Exercise directions. Because the pictures are not wanted, reproduce the rest of the records below exactly as they stand.
BEGIN Data for review
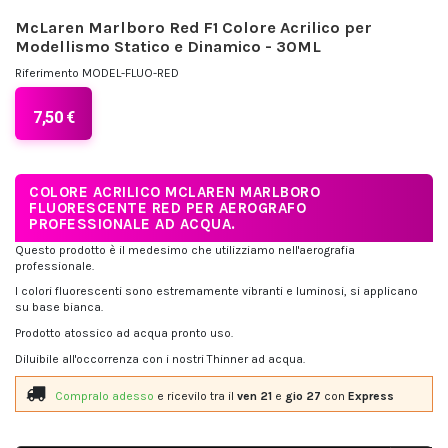
McLaren Marlboro Red F1 Colore Acrilico per
Modellismo Statico e Dinamico - 30ML
Riferimento
MODEL-FLUO-RED
7,50 €
COLORE ACRILICO MCLAREN MARLBORO
FLUORESCENTE RED PER AEROGRAFO
PROFESSIONALE AD ACQUA.
Questo prodotto è il medesimo che utilizziamo nell'aerografia
professionale.
I colori fluorescenti sono estremamente vibranti e luminosi, si applicano
su base bianca.
Prodotto atossico ad acqua pronto uso.
Diluibile all'occorrenza con i nostri Thinner ad acqua.
Compralo adesso
e ricevilo
tra il
ven 21
e
gio 27
con
Express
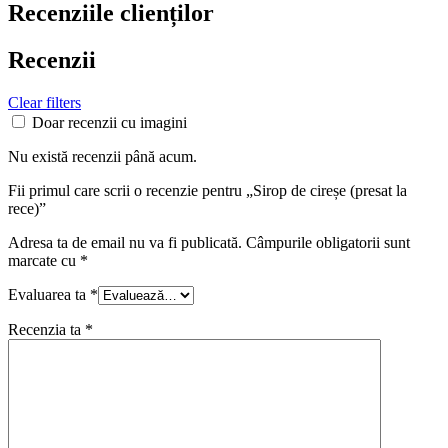
Recenziile clienților
Recenzii
Clear filters
Doar recenzii cu imagini
Nu există recenzii până acum.
Fii primul care scrii o recenzie pentru „Sirop de cireșe (presat la
rece)”
Adresa ta de email nu va fi publicată.
Câmpurile obligatorii sunt
marcate cu
*
Evaluarea ta
*
Recenzia ta
*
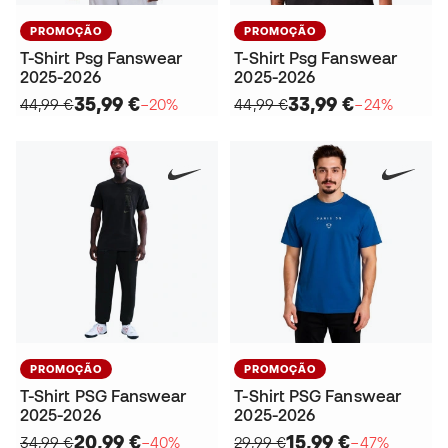
PROMOÇÃO
PROMOÇÃO
T-Shirt Psg Fanswear
T-Shirt Psg Fanswear
2025-2026
2025-2026
35,99 €
33,99 €
44,99 €
−20%
44,99 €
−24%
PROMOÇÃO
PROMOÇÃO
T-Shirt PSG Fanswear
T-Shirt PSG Fanswear
2025-2026
2025-2026
20,99 €
15,99 €
34,99 €
−40%
29,99 €
−47%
END Data for review
Answer space.
McLaren Marlboro Red F1 Colore Acrilico per
Modellismo Statico e Dinamico - 30ML
Riferimento
MODEL-FLUO-RED
7,50 €
COLORE ACRILICO MCLAREN MARLBORO
FLUORESCENTE RED PER AEROGRAFO
PROFESSIONALE AD ACQUA.
Questo prodotto è il medesimo che utilizziamo nell'aerografia
professionale.
I colori fluorescenti sono estremamente vibranti e luminosi, si applicano
su base bianca.
Prodotto atossico ad acqua pronto uso.
Diluibile all'occorrenza con i nostri Thinner ad acqua.
Compralo adesso
e ricevilo
tra il
ven 21
e
gio 27
con
Express
Recenziile clienților
Recenzii
Clear filters
Doar recenzii cu imagini
Nu există recenzii până acum.
Fii primul care scrii o recenzie pentru „Sirop de cireșe (presat la
rece)”
Adresa ta de email nu va fi publicată.
Câmpurile obligatorii sunt
marcate cu
*
Evaluarea ta
*
Recenzia ta
*
PROMOÇÃO
PROMOÇÃO
T-Shirt Psg Fanswear
T-Shirt Psg Fanswear
2025-2026
2025-2026
35,99 €
33,99 €
44,99 €
−20%
44,99 €
−24%
PROMOÇÃO
PROMOÇÃO
T-Shirt PSG Fanswear
T-Shirt PSG Fanswear
2025-2026
2025-2026
20,99 €
15,99 €
34,99 €
−40%
29,99 €
−47%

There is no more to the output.